Once you have these capabilities, the things you can do with data—quickly and at scale—are pretty amazing. I will share some of these in future posts, as I want to keep this post short.

However, I will close this post out with a simple analogy…

“Think Like I Chef” vs. the Fast Food Menu

Traditional architectures are like fast food menus. You have these options. If you want to change the menu, we can do some market research, see what works and rollout a new menu. If you want to change again (or explore “what if we had done this?”) we can repeat this process.

Lambda architecture is like the pantry of a great chef. You have all these ingredients. If you feel like duck à l’orange, we can make this. If you want a duck confit salad, we can re-purpose the ingredients. If you want really rich potatoes, we can render the fat and cook the potatoes in it. If you want vegan, we can pull other items out of the pantry and make something else.

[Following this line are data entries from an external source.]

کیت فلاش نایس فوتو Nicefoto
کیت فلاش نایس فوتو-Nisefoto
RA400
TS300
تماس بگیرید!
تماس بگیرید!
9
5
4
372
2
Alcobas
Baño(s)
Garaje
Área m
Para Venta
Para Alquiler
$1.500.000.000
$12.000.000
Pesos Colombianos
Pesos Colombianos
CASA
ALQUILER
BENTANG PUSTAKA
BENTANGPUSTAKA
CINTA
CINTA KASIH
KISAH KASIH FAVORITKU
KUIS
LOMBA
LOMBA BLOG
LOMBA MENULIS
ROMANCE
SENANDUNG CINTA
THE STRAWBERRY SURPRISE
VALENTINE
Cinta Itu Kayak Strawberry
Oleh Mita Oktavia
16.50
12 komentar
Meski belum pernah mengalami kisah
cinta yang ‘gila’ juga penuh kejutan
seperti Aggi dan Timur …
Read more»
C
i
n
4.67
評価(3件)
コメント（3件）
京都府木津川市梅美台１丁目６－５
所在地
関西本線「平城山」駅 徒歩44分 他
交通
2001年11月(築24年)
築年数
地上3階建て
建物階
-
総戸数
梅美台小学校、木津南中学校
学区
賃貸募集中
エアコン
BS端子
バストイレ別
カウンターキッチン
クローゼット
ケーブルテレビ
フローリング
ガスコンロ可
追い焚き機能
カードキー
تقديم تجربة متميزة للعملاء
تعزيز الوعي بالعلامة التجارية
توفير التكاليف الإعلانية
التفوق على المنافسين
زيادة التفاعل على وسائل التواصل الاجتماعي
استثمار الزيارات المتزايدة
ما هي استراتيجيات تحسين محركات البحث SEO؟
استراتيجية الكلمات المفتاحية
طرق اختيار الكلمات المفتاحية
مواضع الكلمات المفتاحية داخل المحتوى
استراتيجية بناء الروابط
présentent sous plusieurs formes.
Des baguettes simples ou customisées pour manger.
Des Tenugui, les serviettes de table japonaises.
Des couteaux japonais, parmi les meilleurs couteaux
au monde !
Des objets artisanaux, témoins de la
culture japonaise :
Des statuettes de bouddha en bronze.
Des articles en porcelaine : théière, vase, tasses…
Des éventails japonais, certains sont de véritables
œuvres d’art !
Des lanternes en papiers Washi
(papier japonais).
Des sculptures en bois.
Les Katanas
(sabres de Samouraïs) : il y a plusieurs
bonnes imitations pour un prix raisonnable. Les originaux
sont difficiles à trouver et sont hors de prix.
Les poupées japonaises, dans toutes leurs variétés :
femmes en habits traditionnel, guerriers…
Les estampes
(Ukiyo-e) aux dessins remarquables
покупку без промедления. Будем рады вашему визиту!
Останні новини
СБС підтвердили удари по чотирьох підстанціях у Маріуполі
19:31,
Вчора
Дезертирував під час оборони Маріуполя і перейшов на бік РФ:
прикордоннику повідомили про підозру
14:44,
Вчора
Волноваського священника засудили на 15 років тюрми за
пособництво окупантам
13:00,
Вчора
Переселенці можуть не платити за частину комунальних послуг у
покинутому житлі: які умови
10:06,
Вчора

There are so many more options.

Mapping This Back to Things Business People Care About

So what does this mean for your business? Do you remember the last time heard these comments:

  • “You’ll see that report. It will be in our Data Warehouse–tomorrow around 10am.”
  • “Oh, that’s in our warehouse. We can build a program to convert and and load the data into production. It will only take 3 weeks. Can you submit your TPS form to the Steering Committee so we can prioritize this?”
  • “Gee, it’s too bad we did not capture that data. We can start to capture it now. In a few months we can start analyzing it.”

With Lambda, all of these comments–and many more–go away. Data is never thrown away. It is always in production, ready to be used–for analysis or real-time transactions. There is no delay between transactional use and analysis–data flows down both paths as once.

Just imagine what problems you can solve when these limitations go away.